Pink tint after soldering 14k gold

I searched the archives for this one, and it appears to be a shared
problem. I also asked around some industry people here, and there
seems to be a general degree of confusion about it.

Here’s the scene:

I casted a ring out of 14k gold and had no issues with it. I fluxed
with borax during casting, and everything came out fine. No cupric
oxide, no cuprous oxide. I did the melt with a propane torch (no O2).

After finishing, when I soldered on the prongs, a 15 second process,
the ring went pink all over. Except for the prongs, which were 18k
gold.

This happened to me twice. Both times I was using Handy flux, and
used it liberally, and the ring was entirely covered.

I’ve had firescale before when I was making ingots (I don’t have all
the right equipment, so sometimes I do overheat). This I’ve removed
with a 50/50 nitric acid / water bath. 3 second dip followed by steel
wool removes it no problem.

So between the Sparex and the nitric, anything on the item that
wasn’t supposed to be there would be removed.

This pink just will not come off. The tone is almost like it’s been
copper plated with a very thin layer of copper. I’ve used clean
pickle, so it’s not a contamination-by-iron effect, and it was pink
almost immediately after I hit it with the torch for soldering.

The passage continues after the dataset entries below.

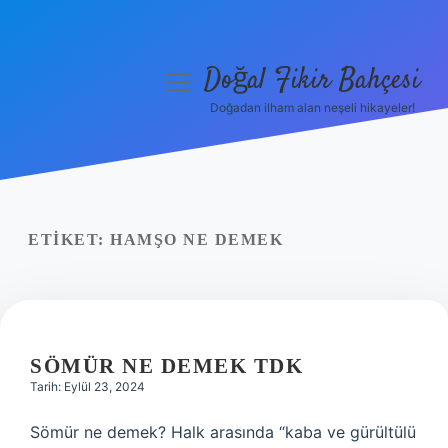
Doğal Fikir Bahçesi
menüyü
aç
Doğadan ilham alan neşeli hikayeler!
Anasayfa
Gizlilik Politikası
Yasal Uyarı
ETIKET:
HAMŞO NE DEMEK
Hakkımızda
SÖMÜR NE DEMEK TDK
Tarih: Eylül 23, 2024
Sömür ne demek? Halk arasında “kaba ve gürültülü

The best I could do was polishing and buffing, which has removed
about 70% of this stuff. The ring still has a pink tint to it. In
yellow light, you can’t see it (you could before) but in daylight it’s
obviously pink.

In the archives, someone said to add peroxide to the pickle bath.
When I tried to buy the peroxide one supplier refused to sell because
I said I was going to add to the pickle (they said it wouldn’t do
anything).

They offered to bomb the ring for me as a favor, and told me to go
home and give it a finished polish, mount the stone, they would bomb
and that would be the last step. I did this, brought it back in, and
they then told me that after bombing I would have to polish and that
bombing only cleans the ring. I would have to polish again, at which
point the color would be uneven.

My understanding of bombing was that it removes everything that’s not
gold from the surface of the ring, leaving behind a 24k finish. I
said this to them, and they told me that I was wrong. I don’t know, am
I? I only read about bombing once a bit ago so I could be wrong.

Anyway, it bothered me that the story changed overnight, so here I am
with my finished, mounted polished pink ring, scratching my head.

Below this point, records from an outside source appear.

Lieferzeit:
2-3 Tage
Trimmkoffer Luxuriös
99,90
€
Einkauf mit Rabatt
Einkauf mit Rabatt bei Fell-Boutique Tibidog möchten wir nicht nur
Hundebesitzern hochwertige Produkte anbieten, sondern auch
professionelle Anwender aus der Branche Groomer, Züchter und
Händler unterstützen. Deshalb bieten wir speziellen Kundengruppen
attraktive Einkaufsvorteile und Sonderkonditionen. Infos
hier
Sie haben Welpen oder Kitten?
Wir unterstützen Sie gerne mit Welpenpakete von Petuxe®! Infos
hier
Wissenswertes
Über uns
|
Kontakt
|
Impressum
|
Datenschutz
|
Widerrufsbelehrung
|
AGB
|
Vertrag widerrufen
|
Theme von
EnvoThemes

I did go to another supplier and bought peroxide and added it to the
pickle. It did seem to help remove some, but without knowing what
kind of concentrations I should be looking at, or if it really
"officially" works, I can’t say for sure.

For the record, here is what I’ve tried:

(1) polishing (2) sparex (3) sparex with H2O2

result: between the three, removed about 70% of the tint

(4) nitric dip

result: nothing

What I can’t try because I don’t have the equipment:

(1) electroplating (2) electrostripping

Question: what the heck is this pink tint? It looks like copper, and
if it is, what mechanism is bringing it to the surface?

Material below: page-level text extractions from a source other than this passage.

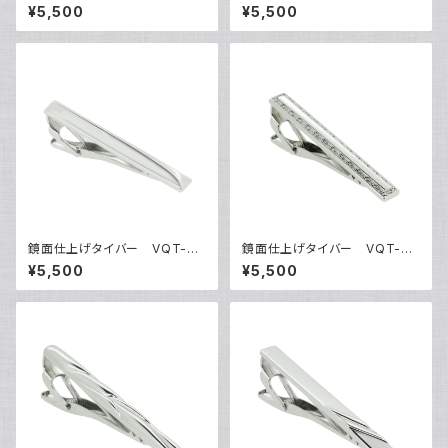
01
02
¥5,500
¥5,500
鏡面仕上げタイバー VQT-03
鏡面仕上げタイバー VQT-03
03
04
¥5,500
¥5,500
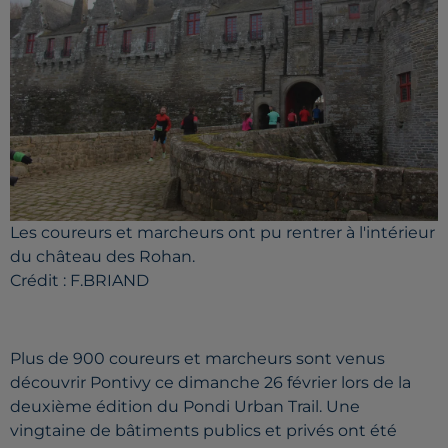
Les coureurs et marcheurs ont pu rentrer à l'intérieur
du château des Rohan.
Crédit :
F.BRIAND
Plus de 900 coureurs et marcheurs sont venus
découvrir
Pontivy
ce dimanche 26 février lors de la
deuxième édition du
Pondi
Urban Trail.
Une
vingtaine de bâtiments publics et privés ont été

Anyone know a sure fire way of getting rid of it?

Thanks!

  • darcy

Hi Darcy; Let me see if I can help you with this. Firstly, make sure
you are casting at the optimum temperature. For vacumn assist, I
take the flask out at 900 deg. F. (cooler for heavy articles), have
the metal already melted, and pour as soon as I reach maximum vacumn.
For centrifical casting, I’m taking the mold out at around 750 deg
F. (again, cooler for heavy stuff), the metal is already molten and
ready to release. This will minimize the effect of surface oxidation
on the casting. Pickle the casting well before you work on it. Some
people will electrostrip beforehand. Electrostripping would only
require you to have the fairly inexpensive electrostripping solution,
a stainless steel beaker, and a source of D.C. current. As some
have suggested, an auto battery charger, but you could look into a
door-bell transformer. It’s not perticularly dangerous, although the
solution is caustic. Bombing is an old trade trick, and I did plenty
of it in my time. It does strip everything but the 24K gold from the
surface of the article. It’s also a fairly dangerous operation,
involving potassium cyanide and industrial strength hydrogen peroxide
(17%). And it produces a large cloud of steam which carries a mist
of cyanide solution with it. As for soldering operations, with gold,
I coat the entire article with boric acid disolved in alcohol, having
made a saturate solution. Heat this coating until you get it to
glaze slightly. For flux, I prefer the self-pickling “batterns” flux
for gold work. Handy flux will almost guarantee you’ll have a lot of
oxides; although it works well at the solder joint, the piece will
need to stay hotter and for longer, and it certainly will not
substitute for boric acid/alcohol dipping. Have some ventilation
with the self pickling fluxes, the flourides in them are not good to
breath. As for the pink coating, it’s obviously a layer of copper
rich gold, the other alloys having been leached out in the soldering
process. If it were copper alone, the nitric would remove it easily.
You’l electrostripping. Seems to me, you’re not going deep enough
into the surface to remove it. As for the peroxide in the pickle,
this will improve the action of the pickle, and your supplier, like
the guys who offered to bomb, doesn’t know the facts. But the
peroxide pickle can only do so much. It will work for a superficial
copper coating, something heavier, it just can’t get deep enough.
Here’s a last resort. Assuming you haven’t set any stones in the
piece, you can heat it (without boric acid/alcohol) just enough that
when you quench it in the 50/50 acid-water solution, it will hiss
slightly. wear some safety glasses when you do this and it
wouldn’t hurt to have an apron on and some rubber gloves. If you
heat and quench in the the acid solution, after a half dozen times,
you’ll accomplish the same effect as bombing. It’s sometimes
referred to as “depletion gilding”. Good luck.